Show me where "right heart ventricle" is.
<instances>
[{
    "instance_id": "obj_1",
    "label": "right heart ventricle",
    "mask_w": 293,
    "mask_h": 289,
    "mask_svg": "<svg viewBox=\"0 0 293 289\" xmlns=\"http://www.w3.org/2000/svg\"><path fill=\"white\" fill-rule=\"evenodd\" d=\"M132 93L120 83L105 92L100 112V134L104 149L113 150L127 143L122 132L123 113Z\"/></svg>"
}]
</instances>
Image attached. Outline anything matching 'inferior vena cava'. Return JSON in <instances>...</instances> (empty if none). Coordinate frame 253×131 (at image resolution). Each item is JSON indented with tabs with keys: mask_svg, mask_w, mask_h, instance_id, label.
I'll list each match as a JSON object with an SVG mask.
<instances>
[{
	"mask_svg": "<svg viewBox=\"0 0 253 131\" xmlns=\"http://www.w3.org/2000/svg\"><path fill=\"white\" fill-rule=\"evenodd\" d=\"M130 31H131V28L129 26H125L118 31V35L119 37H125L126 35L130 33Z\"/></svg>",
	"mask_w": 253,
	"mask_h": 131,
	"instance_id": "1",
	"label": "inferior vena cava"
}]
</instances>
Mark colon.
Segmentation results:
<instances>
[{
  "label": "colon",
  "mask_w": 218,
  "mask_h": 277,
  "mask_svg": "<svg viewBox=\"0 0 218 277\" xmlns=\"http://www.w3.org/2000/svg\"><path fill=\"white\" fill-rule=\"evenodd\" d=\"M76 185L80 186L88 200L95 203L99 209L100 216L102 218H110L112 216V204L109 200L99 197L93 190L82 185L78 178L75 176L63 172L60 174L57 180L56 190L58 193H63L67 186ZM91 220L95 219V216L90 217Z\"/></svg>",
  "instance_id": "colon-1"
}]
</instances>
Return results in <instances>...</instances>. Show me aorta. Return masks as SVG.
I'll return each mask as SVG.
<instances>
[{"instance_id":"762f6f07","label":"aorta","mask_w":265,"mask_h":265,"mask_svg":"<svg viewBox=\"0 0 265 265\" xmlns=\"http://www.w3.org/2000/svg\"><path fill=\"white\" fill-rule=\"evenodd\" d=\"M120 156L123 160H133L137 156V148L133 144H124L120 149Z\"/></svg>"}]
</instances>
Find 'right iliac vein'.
■ ■ ■ ■ ■ ■ ■
§ TASK GOAL:
Starting at the first line, transcribe the material through to the last.

§ TASK RESPONSE:
Show me where "right heart ventricle" is.
<instances>
[{
    "instance_id": "obj_1",
    "label": "right heart ventricle",
    "mask_w": 293,
    "mask_h": 289,
    "mask_svg": "<svg viewBox=\"0 0 293 289\" xmlns=\"http://www.w3.org/2000/svg\"><path fill=\"white\" fill-rule=\"evenodd\" d=\"M132 93L120 83L105 92L100 112V134L104 149L113 150L127 143L122 132L123 113Z\"/></svg>"
}]
</instances>
Image attached. Outline anything matching 'inferior vena cava'. Return JSON in <instances>...</instances> (empty if none). Coordinate frame 253×131 (at image resolution). Each item is JSON indented with tabs with keys: mask_svg, mask_w, mask_h, instance_id, label.
I'll list each match as a JSON object with an SVG mask.
<instances>
[{
	"mask_svg": "<svg viewBox=\"0 0 253 131\" xmlns=\"http://www.w3.org/2000/svg\"><path fill=\"white\" fill-rule=\"evenodd\" d=\"M130 31H131V28L129 26H125L118 31V35L119 37H125L126 35L130 33Z\"/></svg>",
	"mask_w": 253,
	"mask_h": 131,
	"instance_id": "1",
	"label": "inferior vena cava"
}]
</instances>
Mark colon.
Segmentation results:
<instances>
[{
  "label": "colon",
  "mask_w": 218,
  "mask_h": 277,
  "mask_svg": "<svg viewBox=\"0 0 218 277\" xmlns=\"http://www.w3.org/2000/svg\"><path fill=\"white\" fill-rule=\"evenodd\" d=\"M76 185L80 186L88 200L95 203L99 209L100 216L102 218H110L112 216V204L109 200L99 197L93 190L82 185L78 178L75 176L63 172L60 174L57 180L56 190L58 193H63L67 186ZM91 220L95 219V216L90 217Z\"/></svg>",
  "instance_id": "colon-1"
}]
</instances>
Return results in <instances>...</instances>. Show me aorta. Return masks as SVG.
I'll return each mask as SVG.
<instances>
[{"instance_id":"762f6f07","label":"aorta","mask_w":265,"mask_h":265,"mask_svg":"<svg viewBox=\"0 0 265 265\" xmlns=\"http://www.w3.org/2000/svg\"><path fill=\"white\" fill-rule=\"evenodd\" d=\"M120 156L123 160H133L137 156V148L133 144H124L120 149Z\"/></svg>"}]
</instances>
Find 'right iliac vein'.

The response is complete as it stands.